Peculiarities in Test Management of Voice User Interfaces (VUI)

In the test management of voice user interfaces, several challenges arise in software testing. There are differences between testing voice user interfaces and graphical user interfaces. This is mainly due to the variety of input options through spoken or written language. Also, it is not clear how to measure the accuracy of voice user interfaces. To eliminate this circumstance, requirements and acceptance criteria are determined from the outset. In addition, it is difficult to find appropriate verbal utterances for a test that encompasses the breadth of verbal possibilities. Finally, it must be clarified how tests with the variety of statements can be automated in such a way that they are value-added and risk-oriented. These points are described in this article and possible solutions are shown at the same time.

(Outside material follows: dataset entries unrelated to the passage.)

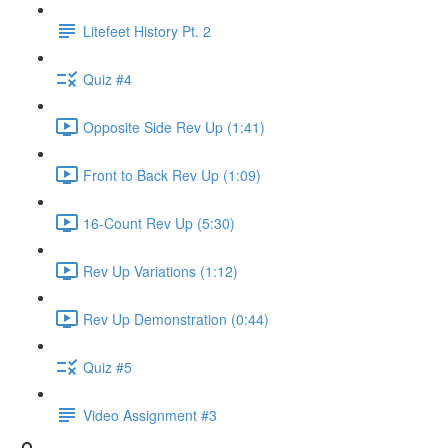
Litefeet History Pt. 2
Quiz #4
Opposite Side Rev Up (1:41)
Front to Back Rev Up (1:09)
16-Count Rev Up (5:30)
Rev Up Variations (1:12)
Rev Up Demonstration (0:44)
Quiz #5
Video Assignment #3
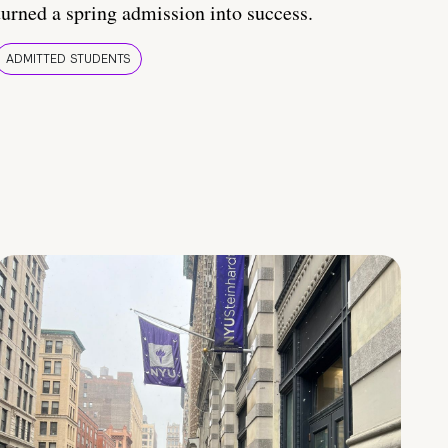
turned a spring admission into success.
ADMITTED STUDENTS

Software testing and the requirements of voice user interfaces

Tools for quality assurance in agile software development

Requirements in agile development teams are described by:

Definition of Ready – conditions for starting the task
Definition of Done – Conditions for completing the task
User Stories - Content of the task
Scenario(s) - Points to consider in the task
Acceptance Criteria – conditions for acceptance of the task

The software requirements are described by the team from the customer's point of view and noted in user stories. At the same time, acceptance criteria and the definition of done are noted and become requirements.

Test execution on voice user interfaces

There are differences in input for voice user interfaces (VUI). The speed of the speech input has an impact on the accuracy of the speech recognition just like the volume, the articulation or the pitch. This decides on the success or failure of the input and thus of the application.

Although spelling mistakes also occur when entering text, in my experience these are felt less strongly than the deviation. Spelling mistakes tend to be attributed to the users, and if language characteristics are insufficiently translated into text, the application is blamed.

Find test utterances for voice user interfaces

Include language proficiency and language style for test data

The influencing variables mentioned also affect the compilation of test data. Test data sets should represent all influencing variables as representatively as possible. This creates the challenge that the distribution of the influencing variables in the target group is generally not known. Since the weighting of the parameters to be considered differs between the test population and the population in the field, deviations in the recognition accuracy are to be expected. These influencing factors must be taken into account as mandatory parameters for the selection of acoustic test data.

gender
regional origin
age
educational qualification

Observing these criteria enables as many sections of the population as possible to participate in the voice application. Some of these parameters can be defined before the test data is collected, while others can only be determined once the recordings are available. If the desired distribution of the parameters is not met, additional recordings are required so that the assumed distribution of the influencing factors is finally available in the test corpus.

Approaches to generating test utterances

The implementation of software tests is as good as the impartiality of the people involved. The goal of software testing is to demonstrate software quality. Hence the principle "Tests create trust". For this purpose, further parameters must be taken into account for the generation of test data so that the bias of the test team is not reflected in the test statements.

For a complete coverage of these variables, the influencing variables in question syntax, articulation variants and number of language styles are multiplied. The variants can be obtained in the laboratory, through free field studies or by specifying application scenarios in field studies.

No matter how the test utterances were obtained, follow-up work is required. The recordings obtained are to be listened to. They have to be written down correctly, the metadata for a test utterance such as language, age, pronunciation, etc. have to be noted and the recognition results desired for the purpose of use have to be recorded. This effort is multiplied for each language to be won.

Select speech recognizer test methodology

Static Testing Techniques

For the software tests, it must be clarified whether static or dynamic test techniques are to be used.

For static testing techniques, the focus is on formal or informal code reviews and checking the documentation and documents. There is no difference here to software testing of graphical user interfaces. See.

Dynamic testing techniques

In dynamic testing techniques, the DUT is executed, again there is no difference between graphical user interfaces and voice user interfaces. Speech recognition can be implemented in different levels of integration.

First, speech recognizers can be tested interactively with individual utterances. This is possible in the development phase, as a unit test and also for later test phases. This often results in a more empirical approach to the test during execution.

Next there is the executability with written inputs. Text files with different formulations are used to check recognition models. The recognition results then show which hypotheses the language model recognized. In this way, discrepancies at the syntactical level can be identified even more precisely and checked regularly. Because the text files exist as a corpus, these tests can detect changes in quality. Because written language is faster to process than spoken language, tests can be performed quickly and more cheaply than with audio recordings. It must be clarified whether the speech recognizer used can deal with written texts.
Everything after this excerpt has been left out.